Ferguson v. Nat'l Heating

CourtNew Mexico Court of Appeals
DecidedMarch 30, 2020
StatusUnpublished

This text of Ferguson v. Nat'l Heating (Ferguson v. Nat'l Heating) is published on Counsel Stack Legal Research, covering New Mexico Court of Appeals primary law. Counsel Stack provides free access to over 12 million legal documents including statutes, case law, regulations, and constitutions.

Bluebook
Ferguson v. Nat'l Heating, (N.M. Ct. App. 2020).

Opinion

This decision of the New Mexico Court of Appeals was not selected for publication in the New Mexico Appellate Reports. Refer to Rule 12-405 NMRA for restrictions on the citation of unpublished decisions. Electronic decisions may contain computer- generated errors or other deviations from the official version filed by the Court of Appeals.

IN THE COURT OF APPEALS OF THE STATE OF NEW MEXICO

No. A-1-CA-36915

FERGUSON ENTERPRISES, INC.,

Plaintiff-Appellant,

v.

NATIONAL HEATING AND VENTILATING CO., INC. and EMPLOYERS MUTUAL CASUALTY COMPANY,

Defendants-Appellees.

APPEAL FROM THE DISTRICT COURT OF BERNALILLO COUNTY Alan M. Malott, District Judge

Lorenz Law Alice T. Lorenz Albuquerque, NM

for Appellant

Caren I. Friedman Santa Fe, NM

Ryan P. Carson Albuquerque, NM

for Appellee National Heating and Ventilating Co., Inc.

Sheehan & Sheehan, P.A. David P. Gorman Albuquerque, NM

for Appellee Employers Mutual Casualty Co.

MEMORANDUM OPINION BOGARDUS, Judge.

{1} Ferguson Enterprises, Inc. (Ferguson) appeals from the dismissal with prejudice of its complaint against National Heating and Ventilating Co. (National) and Employers Mutual Casualty Co. (Employers) entered as a sanction for Ferguson’s failure to obtain replacement counsel and violations of the district court’s orders.

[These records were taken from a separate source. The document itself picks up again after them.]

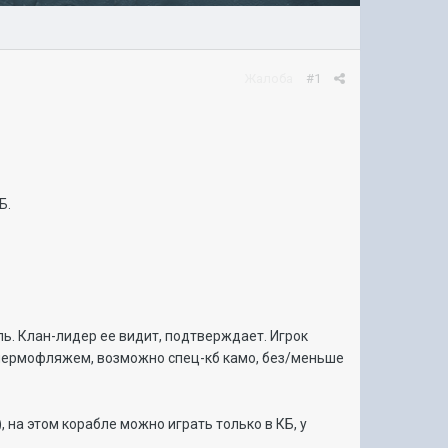
Жалоба
#1
КБ.
бль. Клан-лидер ее видит, подтверждает. Игрок
с пермофляжем, возможно спец-кб камо, без/меньше
на этом корабле можно играть только в КБ, у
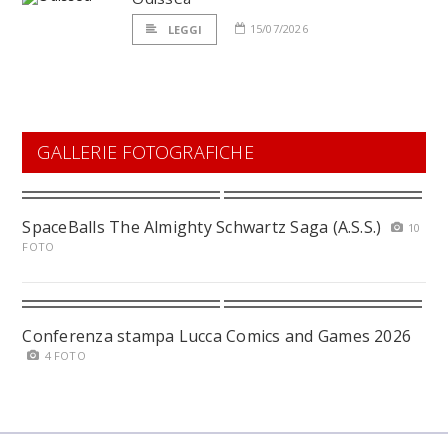
15/07/2026
LEGGI
GALLERIE FOTOGRAFICHE
SpaceBalls The Almighty Schwartz Saga (A.S.S.)
10
FOTO
Conferenza stampa Lucca Comics and Games 2026
4 FOTO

Because we conclude that dismissal was too severe a penalty in light of Ferguson’s conduct, we reverse and remand.

BACKGROUND

{2} Ferguson, a vendor of building materials, sued National on May 17, 2016, alleging non-payment under a sales contract. Nine days later, Ferguson amended its complaint to add Employers as a defendant, alleging that Employers executed a surety bond in connection with the contract and was also liable for the relief Ferguson claimed from National.

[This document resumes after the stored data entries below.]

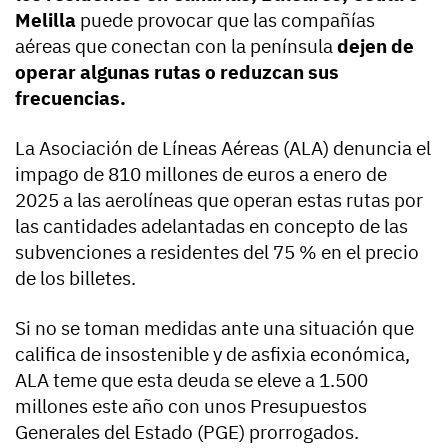
Melilla
puede provocar que las compañías
aéreas que conectan con la península
dejen de
operar algunas rutas o reduzcan sus
frecuencias.
La Asociación de Líneas Aéreas (ALA) denuncia el
impago de 810 millones de euros a enero de
2025 a las aerolíneas que operan estas rutas por
las cantidades adelantadas en concepto de las
subvenciones a residentes del 75 % en el precio
de los billetes.
Si no se toman medidas ante una situación que
califica de insostenible y de asfixia económica,
ALA teme que esta deuda se eleve a 1.500
millones este año con unos Presupuestos
Generales del Estado (PGE) prorrogados.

{3} About eleven months later, the district court sua sponte dismissed the case without prejudice for lack of prosecution. Ferguson moved to reinstate the action, as allowed under the dismissal order. The court granted the motion on May 8, 2017, and set the matter for a November 28, 2017, bench trial.

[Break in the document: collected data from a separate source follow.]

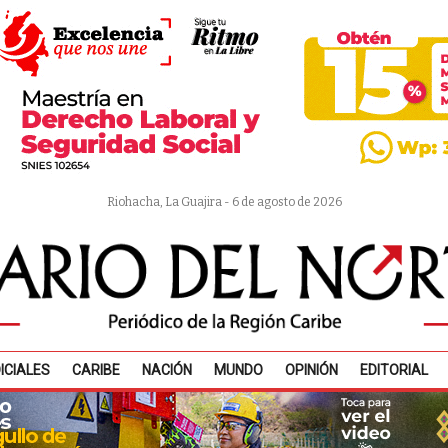
Riohacha, La Guajira - 6 de agosto de 2026
ICIALES
CARIBE
NACIÓN
MUNDO
OPINIÓN
EDITORIAL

{4} On August 7, 2017, Ferguson’s counsel moved to withdraw, citing a breakdown in the attorney-client relationship. The district court granted the motion and ordered Ferguson to find replacement counsel by August 29, 2017. That deadline came and went with no entry of appearance. Then, on September 19, 2017, an attorney entered a limited appearance on Ferguson’s behalf for the sole purpose of moving for a continuance of the scheduled trial-related dates and deadlines, which the attorney did that same day.

{5} The next day, the district court granted Ferguson’s motion for continuance and rescheduled trial for March 2018. The court (1) found that Ferguson had not been able to retain replacement counsel; (2) recognized the strong public policy for determining cases on their merits; (3) found that the case had not been pending for an “excessive” period of time; and (4) concluded that these circumstances established good cause to vacate the November trial.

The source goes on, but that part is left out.